Exercise brief: Note every line in the entries that contains the string "ضرورت", and copy it.

** Records supplied follows **

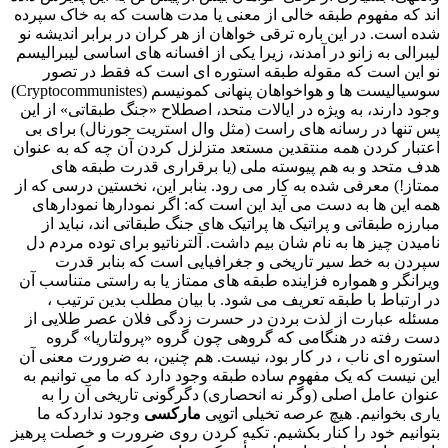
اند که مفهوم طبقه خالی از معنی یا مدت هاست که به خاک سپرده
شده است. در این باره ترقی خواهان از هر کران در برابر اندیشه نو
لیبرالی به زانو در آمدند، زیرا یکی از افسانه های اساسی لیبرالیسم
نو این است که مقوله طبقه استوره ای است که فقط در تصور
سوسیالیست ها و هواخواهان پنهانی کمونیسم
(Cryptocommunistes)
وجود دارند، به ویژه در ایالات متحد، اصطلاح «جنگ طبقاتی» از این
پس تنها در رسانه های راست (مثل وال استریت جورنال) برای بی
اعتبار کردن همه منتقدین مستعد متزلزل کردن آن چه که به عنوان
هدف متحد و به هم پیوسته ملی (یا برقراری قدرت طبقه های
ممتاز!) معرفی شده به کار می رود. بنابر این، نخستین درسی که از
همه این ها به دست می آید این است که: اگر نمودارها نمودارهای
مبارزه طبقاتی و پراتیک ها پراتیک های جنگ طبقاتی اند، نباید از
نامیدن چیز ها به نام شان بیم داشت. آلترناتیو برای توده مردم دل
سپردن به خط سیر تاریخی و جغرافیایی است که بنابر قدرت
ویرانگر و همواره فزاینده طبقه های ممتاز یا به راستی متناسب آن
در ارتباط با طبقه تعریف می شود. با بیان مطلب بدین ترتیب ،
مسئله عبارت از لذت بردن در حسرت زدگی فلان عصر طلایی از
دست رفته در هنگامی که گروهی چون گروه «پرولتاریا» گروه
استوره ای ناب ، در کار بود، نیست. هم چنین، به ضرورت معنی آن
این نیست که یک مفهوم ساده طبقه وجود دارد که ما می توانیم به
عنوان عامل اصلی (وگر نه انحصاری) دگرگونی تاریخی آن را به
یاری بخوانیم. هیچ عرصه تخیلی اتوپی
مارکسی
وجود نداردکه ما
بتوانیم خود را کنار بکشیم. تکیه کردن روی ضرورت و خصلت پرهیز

** End of Records supplied **

Your response:
استوره ای ناب ، در کار بود، نیست. هم چنین، به ضرورت معنی آن
بتوانیم خود را کنار بکشیم. تکیه کردن روی ضرورت و خصلت پرهیز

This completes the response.